[[ Dataset entries, beginning ]]

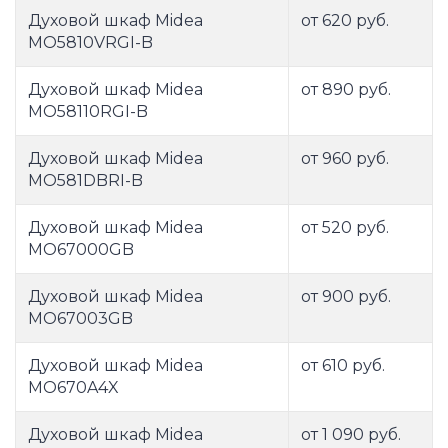
Духовой шкаф Midea
от 620 руб.
MO5810VRGI-B
Духовой шкаф Midea
от 890 руб.
MO58110RGI-B
Духовой шкаф Midea
от 960 руб.
MO581DBRI-B
Духовой шкаф Midea
от 520 руб.
MO67000GB
Духовой шкаф Midea
от 900 руб.
MO67003GB
Духовой шкаф Midea
от 610 руб.
MO670A4X
Духовой шкаф Midea
от 1 090 руб.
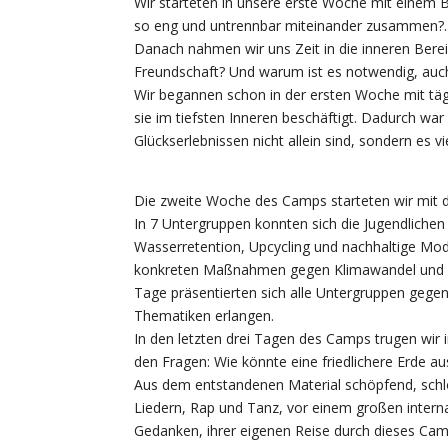
Wir starteten in unsere erste Woche mit einem 
so eng und untrennbar miteinander zusammen?.
Danach nahmen wir uns Zeit in die inneren Ber
Freundschaft? Und warum ist es notwendig, auch
Wir begannen schon in der ersten Woche mit tägl
sie im tiefsten Inneren beschäftigt. Dadurch wa
Glückserlebnissen nicht allein sind, sondern es 
Die zweite Woche des Camps starteten wir mit d
In 7 Untergruppen konnten sich die Jugendlichen
Wasserretention, Upcycling und nachhaltige Mod
konkreten Maßnahmen gegen Klimawandel und di
Tage präsentierten sich alle Untergruppen gegen
Thematiken erlangen.
In den letzten drei Tagen des Camps trugen wir 
den Fragen: Wie könnte eine friedlichere Erde 
Aus dem entstandenen Material schöpfend, schl
Liedern, Rap und Tanz, vor einem großen interna
Gedanken, ihrer eigenen Reise durch dieses Cam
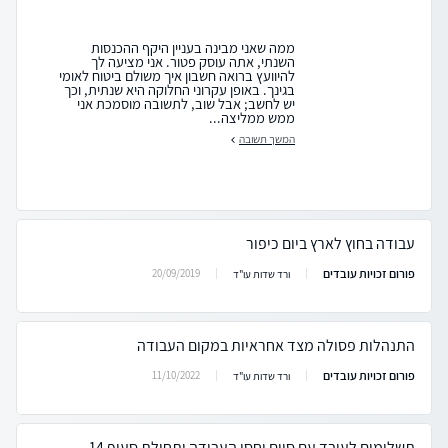
ממה שאני מבינה בעניין היקף ההכנסות
השנתי, אתה עוסק פטור. אני מציעה לך
להיוועץ ברואה חשבון איך משולם ביטוח לאומי
בגינך. באופן עקרוני החלוקה היא שנתית, וכך
יש לחשב; אבל שוב, לתשובה מוסמכת אני
ממש ממליצה...
המשך תשובה
עבודה בחוץ לארץ ביום כיפור
פורום זכויות עובדים
20/09/2019
ורד שדות עו"ד
התנהלות פסולה מצד אחראיות במקום העבודה
פורום זכויות עובדים
11/10/2022
ורד שדות עו"ד
תשלומים לעובד עם סיום יחסי העבודה ותחולת סעיף 14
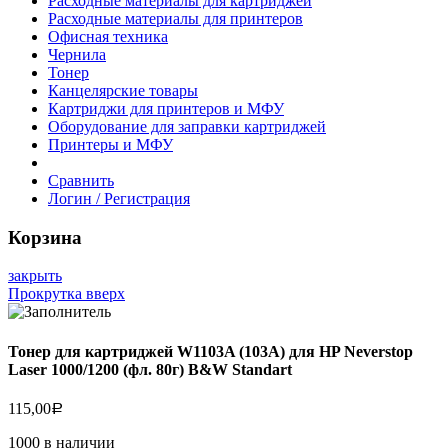
Расходные материалы для картриджей
Расходные материалы для принтеров
Офисная техника
Чернила
Тонер
Канцелярские товары
Картриджи для принтеров и МФУ
Оборудование для заправки картриджей
Принтеры и МФУ
Сравнить
Логин / Регистрация
Корзина
закрыть
Прокрутка вверх
Тонер для картриджей W1103A (103A) для HP Neverstop
Laser 1000/1200 (фл. 80г) B&W Standart
115,00
Р
1000 в наличии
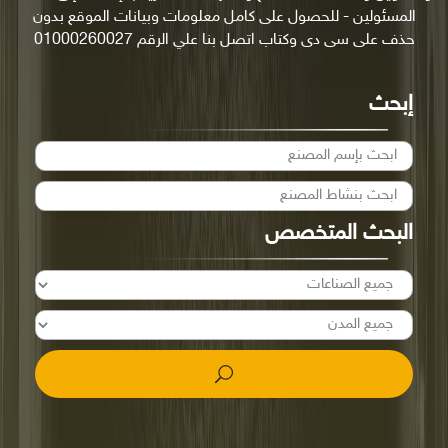
المسئولين - للحصول على كامل معلومات وبيانات الموقع بدون
حذف على سى دى وكتاب اتصل بنا علي الرقم 01000260027
إبحث
البحث المتخصص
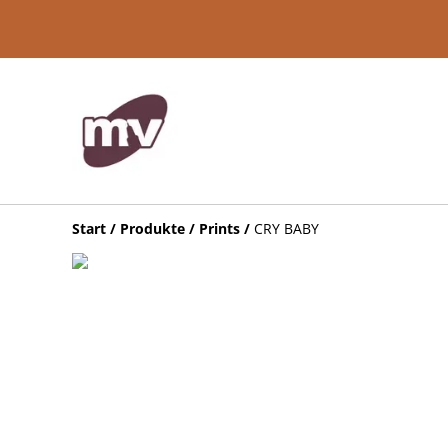
Start
/
Produkte
/
Prints
/
CRY BABY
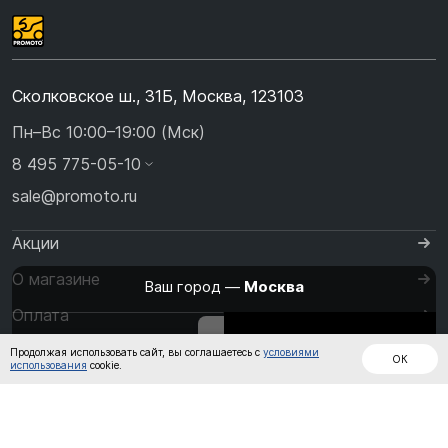
Сколковское ш., 31Б, Москва, 123103
Пн–Вс 10:00–19:00 (Мск)
8 495 775-05-10
sale@promoto.ru
Акции
О магазине
Ваш город —
Москва
Оплата
Изменить
Да, всё верно
Дождевики
Куртки
Шлемы
Доставка
Продолжая использовать сайт, вы соглашаетесь с
условиями
ОК
использования
cookie.
Контакты
Кожаные
Обувь
Штаны
комбинезоны
Перчатки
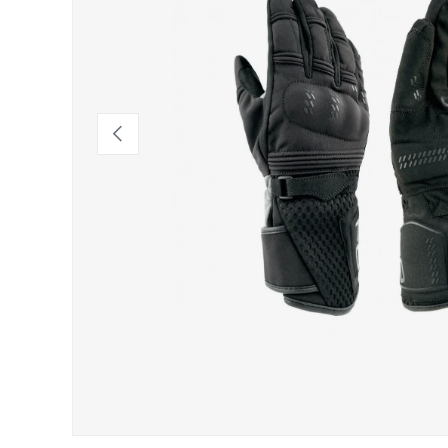
Indietro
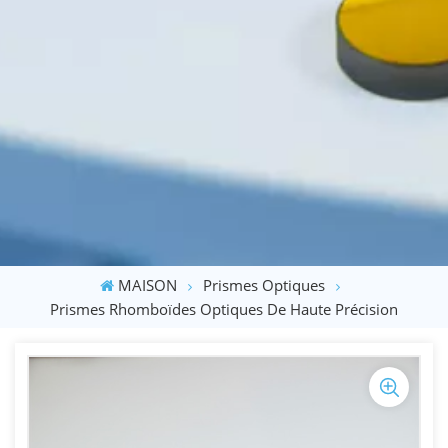
MAISON
Prismes Optiques
Prismes Rhomboïdes Optiques De Haute Précision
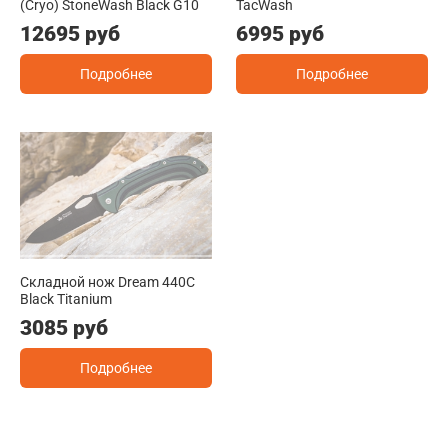
(Cryo) StoneWash Black G10
TacWash
12695 руб
6995 руб
Подробнее
Подробнее
Складной нож Dream 440C
Black Titanium
3085 руб
Подробнее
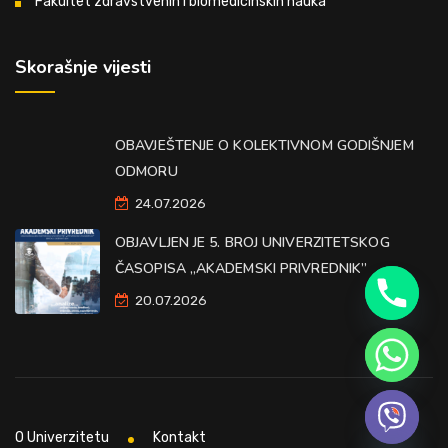
Fakultet zdravstvenih i biomedicinskih nauka
Skorašnje vijesti
OBAVJEŠTENJE O KOLEKTIVNOM GODIŠNJEM
ODMORU
24.07.2026
OBJAVLJEN JE 5. BROJ UNIVERZITETSKOG
ČASOPISA „AKADEMSKI PRIVREDNIK”
20.07.2026
O Univerzitetu
Kontakt
Hide chaty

[[ Dataset entries, end ]]

(Action item) From the data, collect all lines where the string "Москва" appears.

(Response to this exercise)
Сколковское ш., 31Б, Москва, 123103
Москва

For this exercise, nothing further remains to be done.